### What needs to be done
Go through the data below and copy each line that includes "cabling".
── Available data
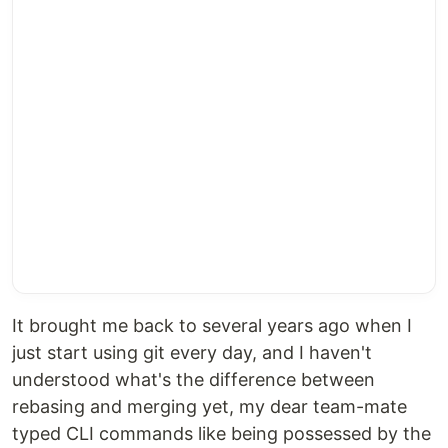
It brought me back to several years ago when I
just start using git every day, and I haven't
understood what's the difference between
rebasing and merging yet, my dear team-mate
typed CLI commands like being possessed by the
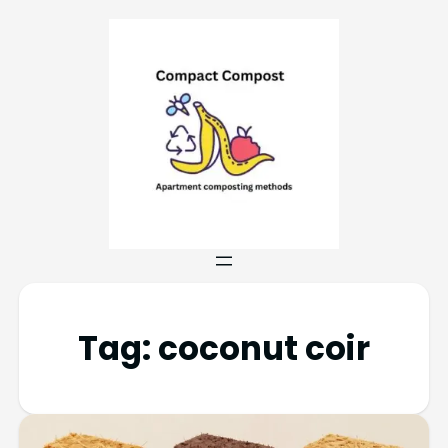
Tag:
coconut coir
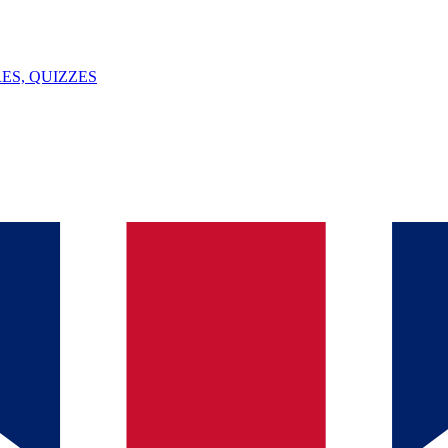
ES, QUIZZES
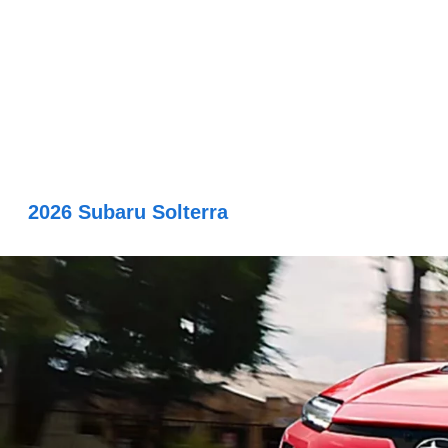
2026 Subaru Solterra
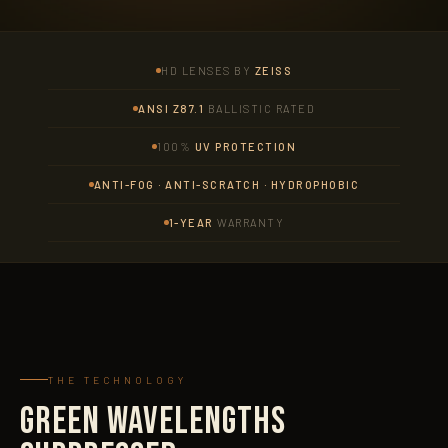
HD LENSES BY
ZEISS
ANSI Z87.1
BALLISTIC RATED
100%
UV PROTECTION
ANTI-FOG · ANTI-SCRATCH · HYDROPHOBIC
1-YEAR
WARRANTY
THE TECHNOLOGY
GREEN WAVELENGTHS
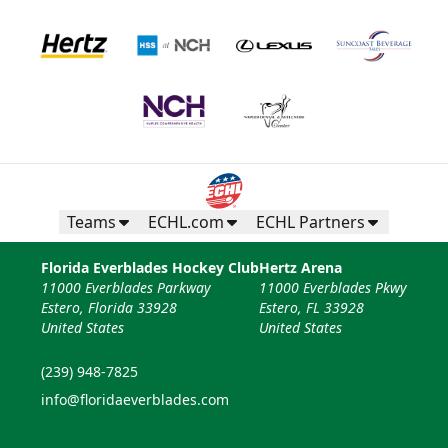
Teams
ECHL.com
ECHL Partners
Florida Everblades Hockey Club
Hertz Arena
11000 Everblades Parkway
11000 Everblades Pkwy
Estero, Florida 33928
Estero, FL 33928
United States
United States
(239) 948-7825
info@floridaeverblades.com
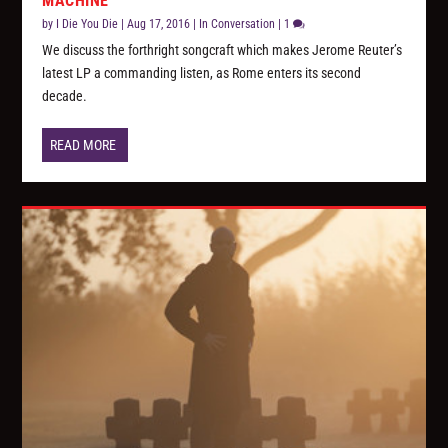
MACHINE”
by
I Die You Die
|
Aug 17, 2016
|
In Conversation
|
1
We discuss the forthright songcraft which makes Jerome Reuter’s
latest LP a commanding listen, as Rome enters its second
decade.
READ MORE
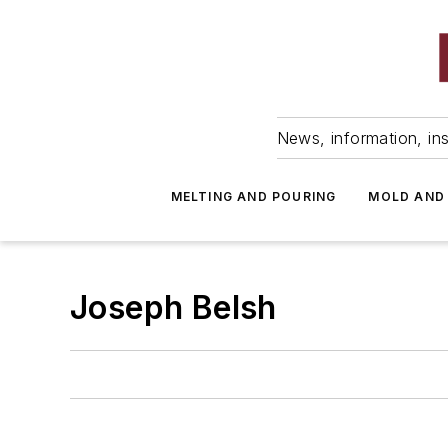
News, information, ins
MELTING AND POURING
MOLD AND
Joseph Belsh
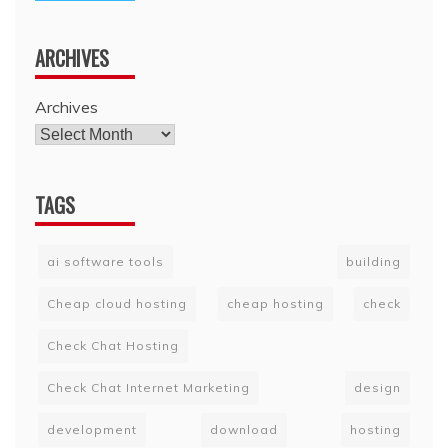
ARCHIVES
Archives
TAGS
ai software tools
building
Cheap cloud hosting
cheap hosting
check
Check Chat Hosting
Check Chat Internet Marketing
design
development
download
hosting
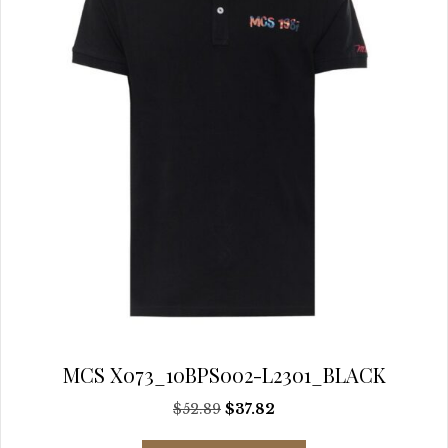
chosen
on
the
product
page
MCS X073_10BPS002-L2301_BLACK
Original
Current
$
52.89
$
37.82
price
price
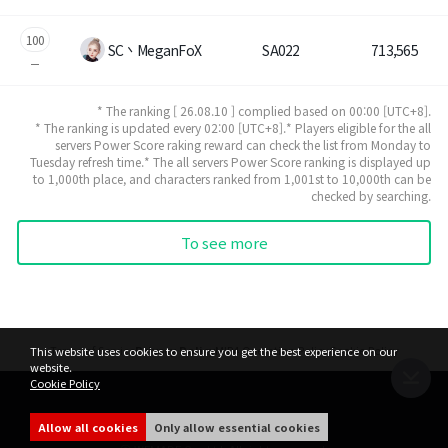
100
SC丶MeganFoX
SA022
713,565
* The ranking [ 26.08.10 ] complied based on 00:00 [UTC+8].
* The ranking is updated every 02:00 [UTC+8].* Players eligible for the all
servers Power Score raking reward can check the list from Monday to
Tuesday refresh time.* The all servers Power Score ranking is displayed up
to 1,000th place, and characters ranked from 1,001st to 10,000th can be
checked by searching.
To see more
Terms of Service
Privacy Policy
MIR4 Operation Policy
Cookie Policy
This website uses cookies to ensure you get the best experience on our
website.
Cookie Policy
share
Allow all cookies
Only allow essential cookies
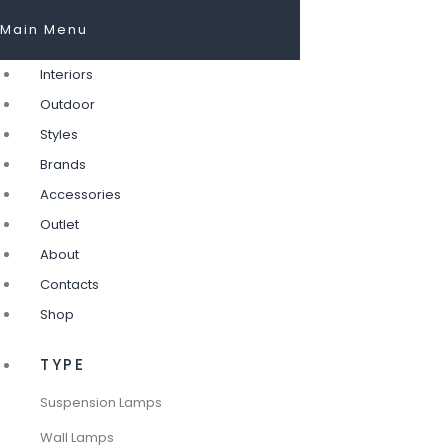
Main Menu
Interiors
Outdoor
Styles
Brands
Accessories
Outlet
About
Contacts
Shop
TYPE
Suspension Lamps
Wall Lamps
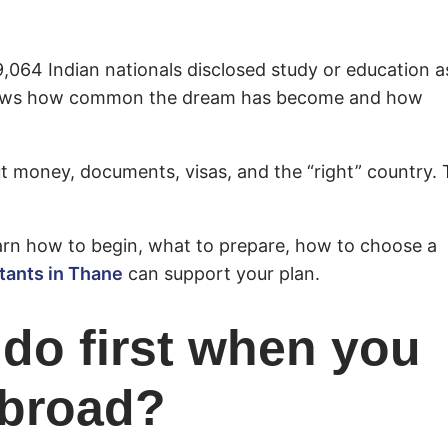
9,064 Indian nationals disclosed study or education a
 shows how common the dream has become and how
ut money, documents, visas, and the “right” country.
earn how to begin, what to prepare, how to choose a
tants in Thane
can support your plan.
do first when you
abroad?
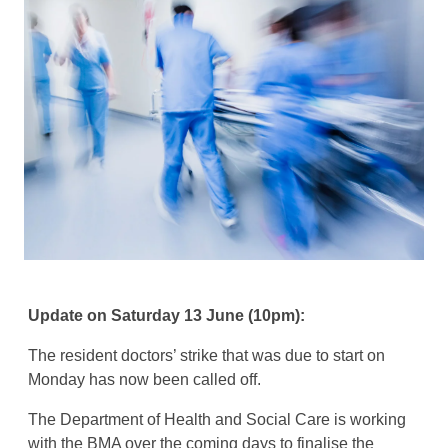
Update on Saturday 13 June (10pm):
The resident doctors’ strike that was due to start on
Monday has now been called off.
The Department of Health and Social Care is working
with the BMA over the coming days to finalise the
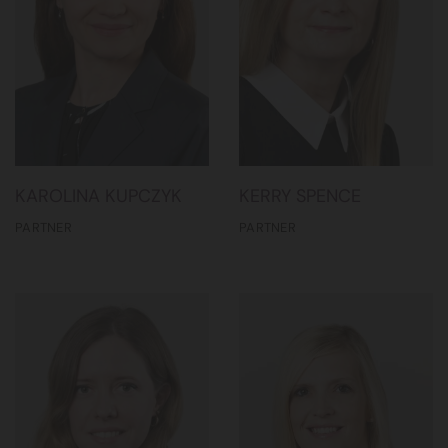
KAROLINA KUPCZYK
KERRY SPENCE
PARTNER
PARTNER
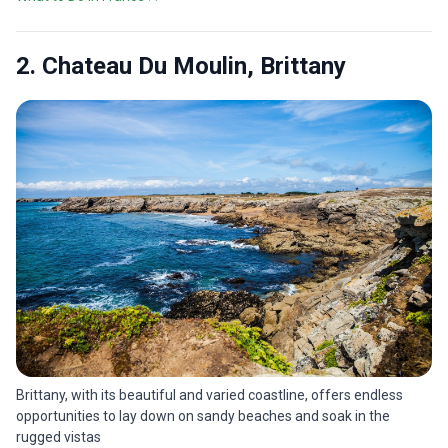
2. Chateau Du Moulin, Brittany
Brittany, with its beautiful and varied coastline, offers endless
opportunities to lay down on sandy beaches and soak in the
rugged vistas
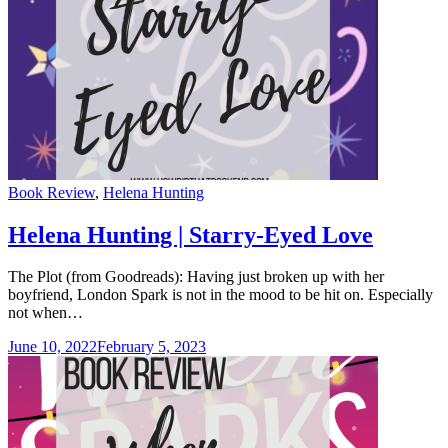
Categories
Book Review
,
Helena Hunting
Helena Hunting | Starry-Eyed Love
The Plot (from Goodreads): Having just broken up with her
boyfriend, London Spark is not in the mood to be hit on. Especially
not when…
June 10, 2022
February 5, 2023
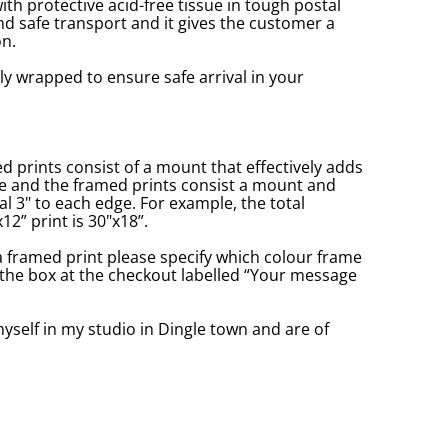
with protective acid-free tissue in tough postal
d safe transport and it gives the customer a
n.
ly wrapped to ensure safe arrival in your
prints consist of a mount that effectively adds
ge and the framed prints consist a mount and
l 3" to each edge. For example, the total
2” print is 30"x18”.
a framed print please specify which colour frame
in the box at the checkout labelled “Your message
yself in my studio in Dingle town and are of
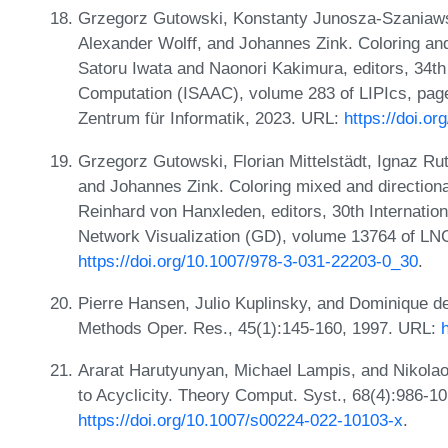
Grzegorz Gutowski, Konstanty Junosza-Szaniaws
Alexander Wolff, and Johannes Zink. Coloring and
Satoru Iwata and Naonori Kakimura, editors, 34t
Computation (ISAAC), volume 283 of LIPIcs, page
Zentrum für Informatik, 2023. URL:
https://doi.o
Grzegorz Gutowski, Florian Mittelstädt, Ignaz Ru
and Johannes Zink. Coloring mixed and directional
Reinhard von Hanxleden, editors, 30th Internat
Network Visualization (GD), volume 13764 of LN
https://doi.org/10.1007/978-3-031-22203-0_30
.
Pierre Hansen, Julio Kuplinsky, and Dominique d
Methods Oper. Res., 45(1):145-160, 1997. URL:
Ararat Harutyunyan, Michael Lampis, and Nikolao
to Acyclicity. Theory Comput. Syst., 68(4):986-1
https://doi.org/10.1007/s00224-022-10103-x
.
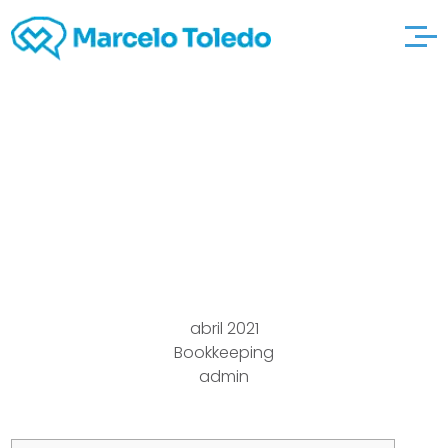
21 Alternatives to Hope
Youre Staying Safe
and Healthy Cake Blog
abril 2021
Bookkeeping
admin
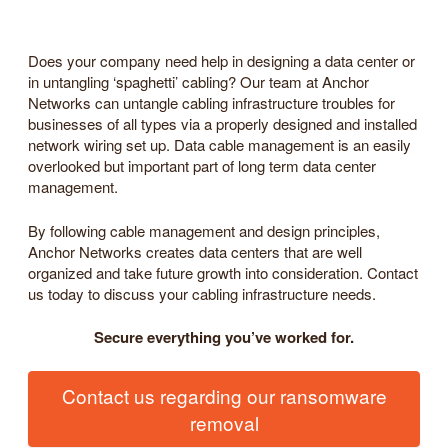
Does your company need help in designing a data center or
in untangling ‘spaghetti’ cabling? Our team at Anchor
Networks can untangle cabling infrastructure troubles for
businesses of all types via a properly designed and installed
network wiring set up. Data cable management is an easily
overlooked but important part of long term data center
management.
By following cable management and design principles,
Anchor Networks creates data centers that are well
organized and take future growth into consideration. Contact
us today to discuss your cabling infrastructure needs.
Secure everything you’ve worked for.
Contact us regarding our ransomware
removal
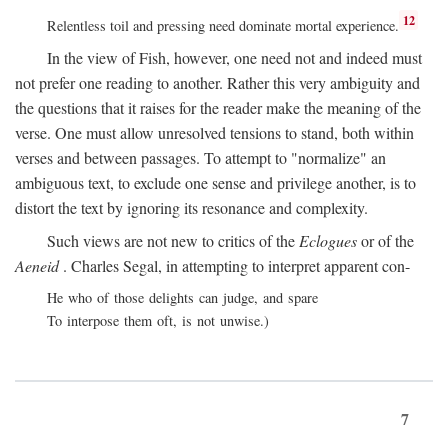
12
Relentless toil and pressing need dominate mortal experience.
In the view of Fish, however, one need not and indeed must
not prefer one reading to another. Rather this very ambiguity and
the questions that it raises for the reader make the meaning of the
verse. One must allow unresolved tensions to stand, both within
verses and between passages. To attempt to "normalize" an
ambiguous text, to exclude one sense and privilege another, is to
distort the text by ignoring its resonance and complexity.
Such views are not new to critics of the
Eclogues
or of the
Aeneid
. Charles Segal, in attempting to interpret apparent con-
He who of those delights can judge, and spare
To interpose them oft, is not unwise.)
7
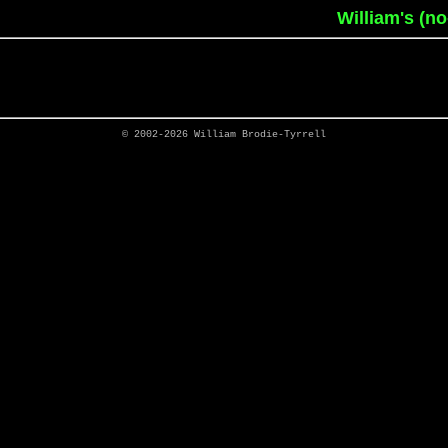
William's (n
© 2002-2026
William Brodie-Tyrrell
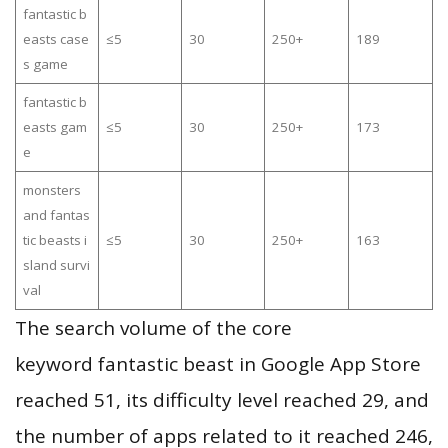
fantastic b
easts case
≤5
30
250+
189
s game
fantastic b
easts gam
≤5
30
250+
173
e
monsters
and fantas
tic beasts i
≤5
30
250+
163
sland survi
val
The search volume of the core
keyword fantastic beast in Google App Store
reached 51, its difficulty level reached 29, and
the number of apps related to it reached 246,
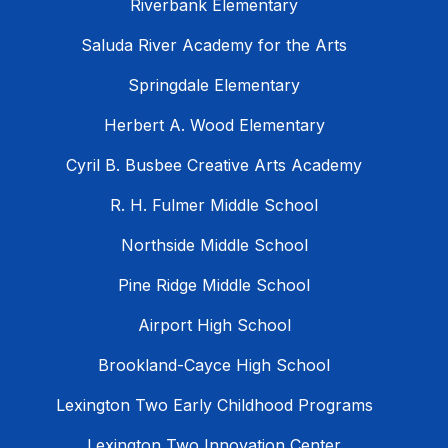
Riverbank Elementary
Saluda River Academy for the Arts
Springdale Elementary
Herbert A. Wood Elementary
Cyril B. Busbee Creative Arts Academy
R. H. Fulmer Middle School
Northside Middle School
Pine Ridge Middle School
Airport High School
Brookland-Cayce High School
Lexington Two Early Childhood Programs
Lexington Two Innovation Center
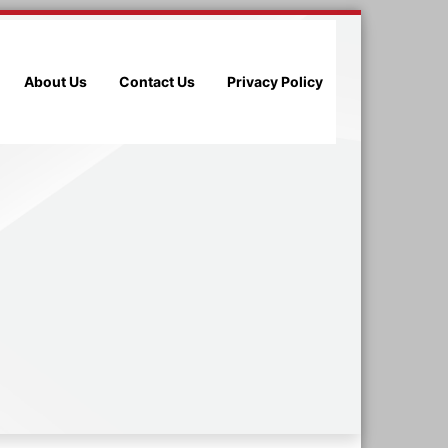
About Us
Contact Us
Privacy Policy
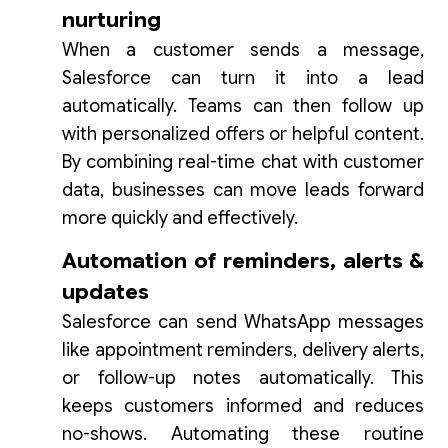
nurturing
When a customer sends a message,
Salesforce can turn it into a lead
automatically. Teams can then follow up
with personalized offers or helpful content.
By combining real-time chat with customer
data, businesses can move leads forward
more quickly and effectively.
Automation of reminders, alerts &
updates
Salesforce can send WhatsApp messages
like appointment reminders, delivery alerts,
or follow-up notes automatically. This
keeps customers informed and reduces
no-shows. Automating these routine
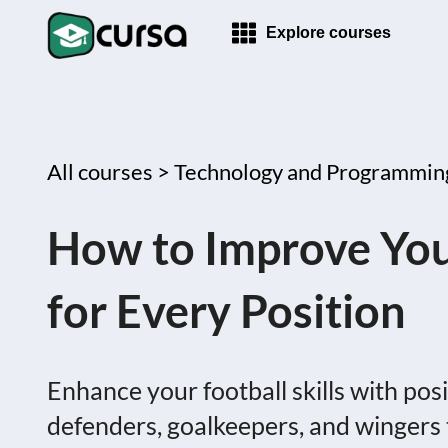
Explore courses
All courses >
Technology and Programmin
How to Improve Your 
for Every Position
Enhance your football skills with posit
defenders, goalkeepers, and wingers 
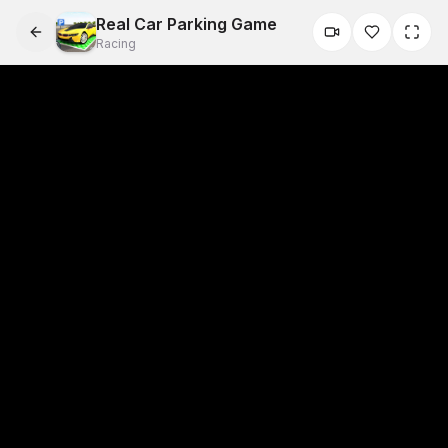
Real Car Parking Game
Racing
────
### Solution for this exercise
in untangling ‘spaghetti’ cabling? Our team at Anchor
Networks can untangle cabling infrastructure troubles for
us today to discuss your cabling infrastructure needs.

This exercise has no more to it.